Even 128kB is going to fill L1 and half of L2 which has to
cost generic performance. Anyway in the bitcoin context that coincidentally was fine because then FPGAs & ASICs became the only way to profitably mine
hashcash based bitcoin, and so GPUs were freed up to mine scrypt based
litecoin.  Also for bitcoin purposes higher memory scrypt parameters
increase the validation phase (where all full nodes check all hashes and
signatures, a double SHA256 is a lot faster than a scrypt at even 128KB,
changing that to eg 128MB will only make it worse.

Also the PBKDF2 / scrypt happens on the client side - how do you think your
ARM powered smart phone will compare to a 9x 4096 core GPU monster.  Not
well :)

i had this in the back of mind when I replied to ur email; so I tend to be on ur side here How much would it help to delegate PBKDF2 / scrypt to smartphone GPU to break this asymmetry?

since SRP and JPAKE use exponent_modulo sort of computation rather than a hash, any idea how this impacts attackers?
how well can you paralellize a dictionary brute force for DL problem?
I'm not expert so glad to hear about it.

So yes I stand by that. One could use higher memory scrypt parameters, and
so the claim goes with memory bound functions that memory IO is less
dissimilar between classes of machines than CPU speed (smartphone vs GPU).
However you have to bear in mind also that scrypt actually has CPU memory
tradeoffs, known about and acknowledged by its designer.

I believe its realtively easy to construct a tweaked scrypt that doesnt have
this problem.

Also for the bitcoin/litecoin side of things I heard a rumor that there were
people working on a litecoin ASIC.  Bitcoin FTW in terms of proving the
vulnerability of crypto password focussed KDFs to ASIC hardware. The scrypt
time memory tradeoff issue maybe useful for efficient scrypt ASIC design.

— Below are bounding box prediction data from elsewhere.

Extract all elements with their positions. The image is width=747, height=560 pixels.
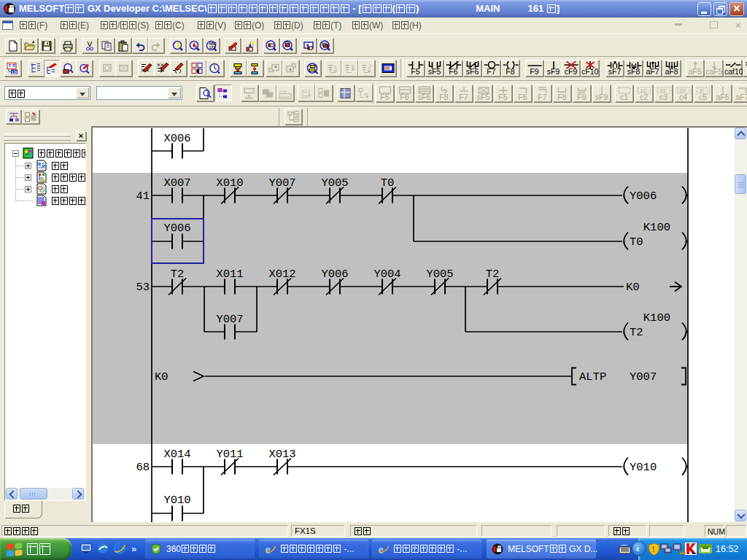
svg-text:ALTP: ALTP: [579, 370, 606, 384]
svg-text:Y007: Y007: [268, 176, 295, 190]
svg-text:68: 68: [136, 461, 150, 474]
svg-text:41: 41: [136, 190, 150, 203]
svg-text:X012: X012: [268, 268, 295, 281]
svg-text:X014: X014: [163, 448, 190, 461]
svg-text:Y010: Y010: [630, 461, 657, 474]
svg-text:T2: T2: [486, 268, 500, 281]
svg-text:K0: K0: [155, 370, 169, 384]
svg-text:S9: S9: [301, 93, 308, 98]
svg-text:K100: K100: [643, 311, 670, 324]
svg-text:T0: T0: [381, 176, 395, 190]
svg-text:X011: X011: [216, 268, 243, 281]
svg-text:T2: T2: [171, 268, 185, 281]
svg-text:T2: T2: [630, 326, 643, 339]
svg-text:Y005: Y005: [321, 176, 348, 190]
svg-text:S1: S1: [301, 88, 308, 93]
svg-text:Y005: Y005: [426, 268, 453, 281]
svg-text:X013: X013: [268, 448, 295, 461]
svg-text:Y006: Y006: [321, 268, 348, 281]
svg-text:error: error: [280, 94, 290, 98]
svg-text:Y004: Y004: [374, 268, 400, 281]
svg-text:Y011: Y011: [216, 448, 243, 461]
svg-text:X010: X010: [216, 176, 243, 190]
svg-text:Y007: Y007: [216, 313, 243, 326]
svg-text:X006: X006: [163, 132, 190, 145]
svg-text:K100: K100: [643, 221, 670, 234]
svg-text:53: 53: [136, 281, 150, 294]
svg-text:X007: X007: [163, 176, 190, 190]
svg-text:e: e: [379, 543, 384, 555]
svg-text:Y010: Y010: [163, 494, 190, 507]
svg-text:!: !: [652, 545, 654, 553]
svg-text:!: !: [681, 551, 683, 555]
svg-text:Y006: Y006: [630, 190, 657, 203]
svg-text:c+v: c+v: [279, 88, 287, 93]
svg-text:T0: T0: [630, 236, 643, 249]
svg-text:Y006: Y006: [163, 222, 190, 235]
svg-text:LD: LD: [12, 69, 17, 74]
svg-text:e: e: [266, 543, 271, 555]
svg-text:Y007: Y007: [630, 370, 657, 384]
svg-text:K0: K0: [626, 281, 640, 294]
svg-text:123: 123: [209, 45, 216, 50]
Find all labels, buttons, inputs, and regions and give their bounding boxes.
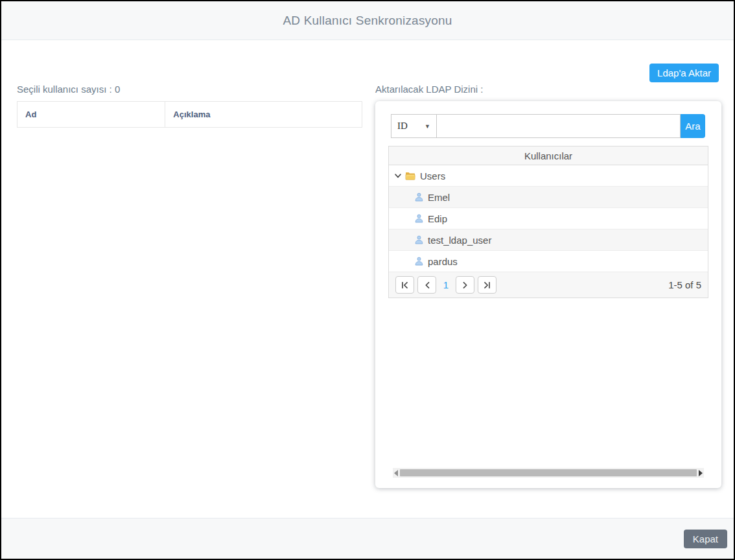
tree-collapse-icon[interactable] bbox=[395, 174, 401, 178]
scroll-left-icon[interactable] bbox=[394, 470, 398, 476]
column-header-ad: Ad bbox=[18, 102, 165, 127]
next-page-icon bbox=[463, 282, 468, 288]
dialog-title: AD Kullanıcı Senkronizasyonu bbox=[283, 14, 452, 28]
tree-user-row[interactable]: test_ldap_user bbox=[389, 229, 708, 251]
tree-user-label: Edip bbox=[428, 213, 447, 224]
tree-root-row-users[interactable]: Users bbox=[389, 165, 708, 187]
column-header-ad-label: Ad bbox=[25, 110, 36, 119]
ldap-directory-label: Aktarılacak LDAP Dizini : bbox=[375, 84, 483, 95]
user-icon bbox=[415, 235, 423, 244]
tree-user-label: Emel bbox=[428, 192, 450, 203]
tree-user-label: pardus bbox=[428, 256, 458, 267]
selected-count-label: Seçili kullanıcı sayısı : 0 bbox=[17, 84, 120, 95]
selected-users-table: Ad Açıklama bbox=[17, 101, 362, 128]
scroll-right-icon[interactable] bbox=[699, 470, 703, 476]
tree-user-row[interactable]: pardus bbox=[389, 251, 708, 272]
column-header-aciklama-label: Açıklama bbox=[173, 110, 210, 119]
tree-root-label: Users bbox=[420, 170, 445, 181]
users-tree-grid: Kullanıcılar Users bbox=[388, 146, 708, 298]
dialog-header: AD Kullanıcı Senkronizasyonu bbox=[1, 1, 734, 40]
tree-pager: 1 1-5 of 5 bbox=[389, 272, 708, 298]
last-page-button[interactable] bbox=[478, 276, 496, 294]
selected-users-table-header: Ad Açıklama bbox=[18, 102, 362, 127]
search-field-select[interactable]: ID ▼ bbox=[391, 114, 437, 138]
column-header-aciklama: Açıklama bbox=[165, 102, 362, 127]
first-page-button[interactable] bbox=[395, 276, 414, 294]
prev-page-icon bbox=[425, 282, 430, 288]
ldap-directory-panel: ID ▼ Ara Kullanıcılar bbox=[375, 101, 721, 488]
search-input[interactable] bbox=[437, 114, 681, 138]
user-icon bbox=[415, 257, 423, 266]
search-field-selected-value: ID bbox=[397, 121, 408, 132]
users-tree-header: Kullanıcılar bbox=[389, 146, 708, 165]
ad-sync-dialog: AD Kullanıcı Senkronizasyonu Ldap'a Akta… bbox=[0, 0, 735, 560]
scrollbar-thumb[interactable] bbox=[400, 469, 697, 476]
last-page-icon bbox=[484, 282, 491, 288]
user-icon bbox=[415, 192, 423, 202]
next-page-button[interactable] bbox=[456, 276, 474, 294]
prev-page-button[interactable] bbox=[417, 276, 436, 294]
search-row: ID ▼ Ara bbox=[391, 114, 705, 138]
tree-user-row[interactable]: Emel bbox=[389, 187, 708, 208]
current-page-number[interactable]: 1 bbox=[439, 279, 452, 290]
tree-user-row[interactable]: Edip bbox=[389, 208, 708, 229]
dialog-footer: Kapat bbox=[1, 518, 734, 559]
pagination-range-label: 1-5 of 5 bbox=[668, 279, 701, 290]
first-page-icon bbox=[401, 282, 408, 288]
tree-user-label: test_ldap_user bbox=[428, 235, 491, 246]
search-button[interactable]: Ara bbox=[681, 114, 705, 138]
horizontal-scrollbar[interactable] bbox=[393, 468, 704, 478]
export-to-ldap-button[interactable]: Ldap'a Aktar bbox=[649, 64, 719, 82]
folder-icon bbox=[405, 172, 415, 180]
chevron-down-icon: ▼ bbox=[425, 123, 430, 130]
close-button[interactable]: Kapat bbox=[684, 530, 727, 548]
user-icon bbox=[415, 214, 423, 223]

But there is a caveat which is the client/server imbalance is related to the difference in CPU power between mobile devices and server GPU or ASIC farms. While it is true that moore's law seems to have slowed down in terms of
clock rates and serial performance the number of cores and memory
architectures are still moving forward, and for ASICs density, clock rates
and energy efficiency are increasing, and thats what counts for password
cracking. But yes the longer term picture depends on the trend of the ratio between server GPU/ASIC performance vs mobile CPU. Another factor also is
the mobiles are more elastic (variable clock, more cores) but to get full
perf you end up with power drain and people dont thank you for draining
their phone battery.  It is possible for ARM eg to include an scrypt or a
new ASIC unfriendly password KDF on the die perhaps if there was enough
interest. The ready availability of cloud is another dynamic where you dont
even have to own the GPU farm to use it.  You can rent it by the hour or
even minute, or use paid password cracking services (with some disclaimer
that it better be for an account owned by you).

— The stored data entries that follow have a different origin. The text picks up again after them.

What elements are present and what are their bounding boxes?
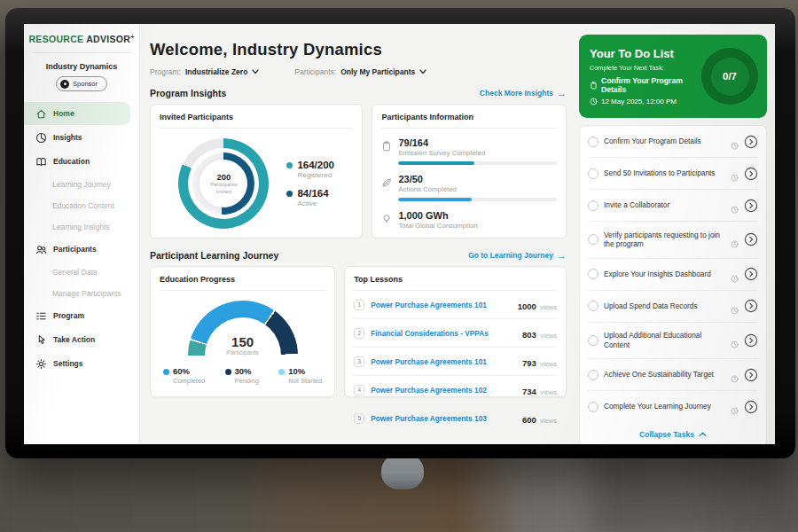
sidebar-divider bbox=[33, 52, 130, 53]
sidebar-item-learning-insights[interactable]: Learning Insights bbox=[24, 216, 130, 237]
page-title: Welcome, Industry Dynamics bbox=[150, 40, 567, 59]
go-to-learning-journey-link[interactable]: Go to Learning Journey → bbox=[468, 251, 567, 261]
legend-value: 164/200 bbox=[297, 160, 334, 170]
lesson-link[interactable]: Financial Considerations - VPPAs bbox=[371, 329, 516, 338]
card-title: Participants Information bbox=[381, 113, 557, 129]
section-title-learning-journey: Participant Learning Journey bbox=[150, 250, 278, 261]
sidebar-item-learning-journey[interactable]: Learning Journey bbox=[24, 174, 130, 194]
task-row[interactable]: Explore Your Insights Dashboard bbox=[588, 259, 758, 291]
task-checkbox[interactable] bbox=[588, 301, 598, 311]
arrow-right-icon: → bbox=[557, 89, 567, 98]
invited-participants-card: Invited Participants 200 Participants In… bbox=[150, 104, 363, 239]
check-more-insights-link[interactable]: Check More Insights → bbox=[480, 89, 567, 98]
task-checkbox[interactable] bbox=[588, 370, 598, 380]
sidebar-item-education-content[interactable]: Education Content bbox=[24, 195, 130, 215]
task-checkbox[interactable] bbox=[588, 200, 598, 211]
program-filter[interactable]: Program: Industrialize Zero bbox=[150, 67, 259, 76]
lesson-link[interactable]: Power Purchase Agreements 102 bbox=[371, 386, 516, 395]
task-row[interactable]: Invite a Collaborator bbox=[588, 190, 758, 222]
task-checkbox[interactable] bbox=[588, 402, 598, 412]
collapse-tasks-link[interactable]: Collapse Tasks bbox=[588, 422, 758, 444]
participants-filter-label: Participants: bbox=[294, 67, 336, 76]
task-row[interactable]: Upload Spend Data Records bbox=[588, 291, 758, 323]
task-row[interactable]: Achieve One Sustainability Target bbox=[588, 359, 758, 391]
donut-center-value: 200 bbox=[216, 172, 231, 182]
cursor-action-icon bbox=[35, 334, 47, 346]
lesson-views: 734 views bbox=[522, 382, 557, 398]
sidebar-item-home[interactable]: Home bbox=[24, 102, 130, 125]
home-icon bbox=[35, 108, 47, 120]
lesson-link[interactable]: Power Purchase Agreements 101 bbox=[371, 357, 516, 366]
sidebar-item-participants[interactable]: Participants bbox=[24, 238, 130, 261]
gauge-center-label: Participants bbox=[188, 349, 298, 356]
sidebar-item-label: Settings bbox=[53, 359, 83, 368]
legend-dot bbox=[225, 369, 231, 375]
sidebar-item-general-data[interactable]: General Data bbox=[24, 262, 130, 282]
task-row[interactable]: Upload Additional Educational Content bbox=[588, 323, 758, 360]
sidebar-item-take-action[interactable]: Take Action bbox=[24, 328, 130, 351]
sidebar-item-manage-participants[interactable]: Manage Participants bbox=[24, 283, 130, 303]
sidebar-item-label: Home bbox=[53, 109, 74, 118]
todo-subtitle: Complete Your Next Task: bbox=[590, 64, 696, 72]
todo-due-date: 12 May 2025, 12:00 PM bbox=[590, 98, 696, 106]
lesson-link[interactable]: Power Purchase Agreements 103 bbox=[371, 414, 516, 423]
sidebar-item-program[interactable]: Program bbox=[24, 304, 130, 327]
list-icon bbox=[35, 310, 47, 322]
task-chevron-button[interactable] bbox=[744, 368, 758, 382]
sidebar-item-label: Take Action bbox=[53, 335, 95, 344]
task-chevron-button[interactable] bbox=[744, 135, 758, 149]
sponsor-icon bbox=[60, 80, 69, 89]
leaf-icon bbox=[381, 176, 392, 186]
task-checkbox[interactable] bbox=[588, 137, 598, 147]
task-checkbox[interactable] bbox=[588, 234, 598, 245]
card-title: Education Progress bbox=[160, 275, 325, 291]
participants-filter[interactable]: Participants: Only My Participants bbox=[294, 67, 426, 76]
task-chevron-button[interactable] bbox=[744, 299, 758, 313]
task-checkbox[interactable] bbox=[588, 269, 598, 279]
task-chevron-button[interactable] bbox=[744, 400, 758, 414]
legend-label: Active bbox=[297, 200, 328, 207]
legend-dot bbox=[163, 369, 169, 375]
gauge-center-value: 150 bbox=[188, 334, 298, 349]
task-chevron-button[interactable] bbox=[744, 232, 758, 246]
lesson-row: 1 Power Purchase Agreements 101 1000 vie… bbox=[354, 291, 557, 319]
chevron-up-icon bbox=[699, 430, 707, 439]
lesson-row: 4 Power Purchase Agreements 102 734 view… bbox=[354, 376, 557, 404]
task-chevron-button[interactable] bbox=[744, 167, 758, 181]
legend-value: 30% bbox=[235, 366, 260, 376]
task-row[interactable]: Confirm Your Program Details bbox=[588, 126, 758, 158]
app-logo: RESOURCE ADVISOR+ bbox=[24, 34, 139, 44]
stat-label: Total Global Consumption bbox=[398, 222, 557, 230]
sidebar-item-label: Education bbox=[53, 157, 90, 166]
task-chevron-button[interactable] bbox=[744, 333, 758, 348]
progress-bar-emission-survey bbox=[398, 161, 557, 165]
task-checkbox[interactable] bbox=[588, 168, 598, 179]
sidebar-item-label: General Data bbox=[52, 268, 98, 277]
todo-summary-card: Your To Do List Complete Your Next Task:… bbox=[579, 35, 767, 118]
donut-center-label: Invited bbox=[216, 189, 231, 196]
clock-icon bbox=[731, 302, 739, 310]
clipboard-icon bbox=[590, 82, 598, 90]
gauge-center: 150 Participants bbox=[188, 334, 298, 356]
task-row[interactable]: Send 50 Invitations to Participants bbox=[588, 158, 758, 190]
sponsor-badge[interactable]: Sponsor bbox=[56, 76, 107, 91]
task-chevron-button[interactable] bbox=[744, 199, 758, 213]
legend-value: 10% bbox=[288, 366, 322, 376]
main-content: Welcome, Industry Dynamics Program: Indu… bbox=[140, 24, 575, 444]
todo-panel: Your To Do List Complete Your Next Task:… bbox=[575, 24, 775, 444]
sidebar: RESOURCE ADVISOR+ Industry Dynamics Spon… bbox=[24, 24, 140, 444]
legend-active: 84/164 Active bbox=[286, 188, 334, 207]
sidebar-item-label: Education Content bbox=[52, 201, 114, 210]
sidebar-item-insights[interactable]: Insights bbox=[24, 126, 130, 149]
sidebar-item-label: Insights bbox=[53, 133, 82, 142]
insights-cards-row: Invited Participants 200 Participants In… bbox=[150, 104, 567, 239]
task-chevron-button[interactable] bbox=[744, 267, 758, 281]
sidebar-item-settings[interactable]: Settings bbox=[24, 352, 130, 375]
task-row[interactable]: Complete Your Learning Journey bbox=[588, 391, 758, 422]
task-row[interactable]: Verify participants requesting to join t… bbox=[588, 222, 758, 259]
task-checkbox[interactable] bbox=[588, 335, 598, 346]
sidebar-item-education[interactable]: Education bbox=[24, 150, 130, 173]
lesson-link[interactable]: Power Purchase Agreements 101 bbox=[371, 301, 511, 309]
todo-next-task: Confirm Your Program Details bbox=[590, 76, 696, 94]
bulb-icon bbox=[381, 212, 392, 223]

Anyway and all that because we are seemingly alergic to using client side
keys which kill the password problem dead. For people with smart phones to hand all the time eg something like oneid.com (*) can avoid passwords (split keys between smart phone and server, nothing on server to grind, even stolen
smart phone cant have its encrypted key store offline ground to recover
encrypted private keys (they are also split so you need to compromise the
server and the client simultaneously). Also the user can lock the account
at any time in event of theft or device loss.

i like the idea. Any issue/complications with re-provisioning or multiple devices with same identity?


Adam

(*) disclaimer I designed the crypto as a consultant to oneid.